Flipping off the light in the kitchen, I sauntered back into the living room and gathered my belongings. I held the blanket to my chest and clutched my phone in my hands as I struggled up the steps, praying I didn't trip on the part of the blanket that was sweeping the floor. I glanced twice at my phone, frowning when I realized that I had zero notifications.

I groaned and plopped down on my bed. Without giving it too much thought, I pressed Liam's number and put the phone to my ear. My eyes drifted over to the digital clock that was on my nightstand and my eyes widened at the time: 9:24PM.

My thoughts drifted in two different directions as the call continued to go through. A part of me was annoyed that Zara had yet to call back, but it was likely that sweet little Rosalie had simply forgotten to relay the message. The other part of me was quickly planning out my last "parent-free" night; I was going to take a shower, probably grab a small bowl of cereal, and watch a movie.

"Faith?"

I dropped the phone and stared at it at the sound of my name.

There aren't enough words in the English language to describe how I felt at the sound of that voice. I got chills, but I felt a warm feeling surge through me – was that happiness?

I lifted the phone to my ear slowly, my eyes closing as I rested it against my ear and sighed. I didn't have to answer Liam for him to know I was there. With a shaky breath, I pulled myself up on the bed and laid down, trapping the phone between my ear and the softest pillow I owned.

The only reason I spoke up was because I wanted to hear his voice again. There were a lot of things I wanted to say to him, but there were only two words that came to my mind. "You're out?"

I went to repeat myself, worried that he hadn't heard me the first time. Eventually, he did respond and I noted how he matched the soft tone of my voice. It was soothing, comforting.

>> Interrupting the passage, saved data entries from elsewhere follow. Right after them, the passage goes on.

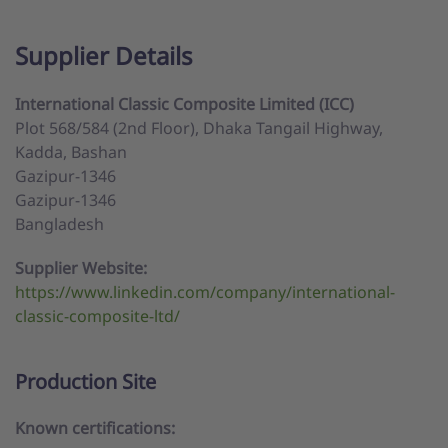
Supplier Details
International Classic Composite Limited (ICC)
Plot 568/584 (2nd Floor), Dhaka Tangail Highway,
Kadda, Bashan
Gazipur-1346
Gazipur-1346
Bangladesh
Supplier Website:
https://www.linkedin.com/company/international-
classic-composite-ltd/
Production Site
Known certifications:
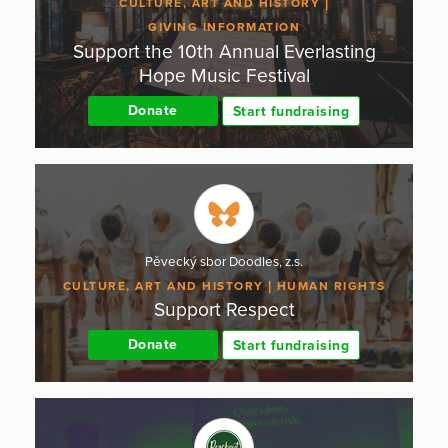
CULTURE, ART AND HISTORY
GIVING INFORMATION
Support the 10th Annual Everlasting
Hope Music Festival
Donate
Start fundraising
Pěvecký sbor Doodles, z.s.
CULTURE, ART AND HISTORY
HUMAN RIGHTS
Support Respect
Donate
Start fundraising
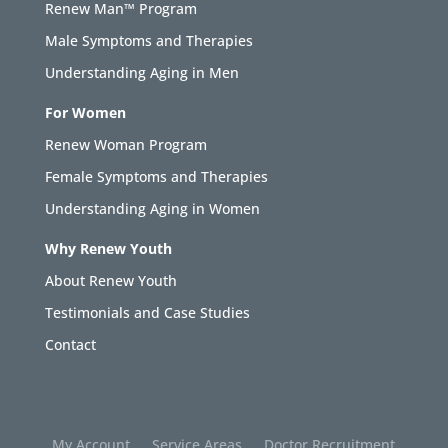
Renew Man™ Program
Male Symptoms and Therapies
Understanding Aging in Men
For Women
Renew Woman Program
Female Symptoms and Therapies
Understanding Aging in Women
Why Renew Youth
About Renew Youth
Testimonials and Case Studies
Contact
My Account
Service Areas
Doctor Recruitment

"I've been out for a few days."

I shot up so fast at that my vision went black. I closed my eyes and evened my breathing, "A few days?" I didn't believe I had heard him correctly but when he mumbled a 'mhm', I knew I had. "Why haven't you called me? Why didn't Rosie tell me this then?"

"Nobody knew," His voice was strained and he spoke in a hushed tone, as if he was trying to keep someone else from hearing him. I could picture him running a hand through his hair as he sighed into the phone. He answered my question before I had to ask, "There were a few things that needed to be taken care of and I wanted to do that before I came back home, before I came back to you."

My mind was spinning with theories, questions, concerns, but I voiced none. "How did you get out? How come I didn't see anything about it on T.V? What was it like? I have so many questions."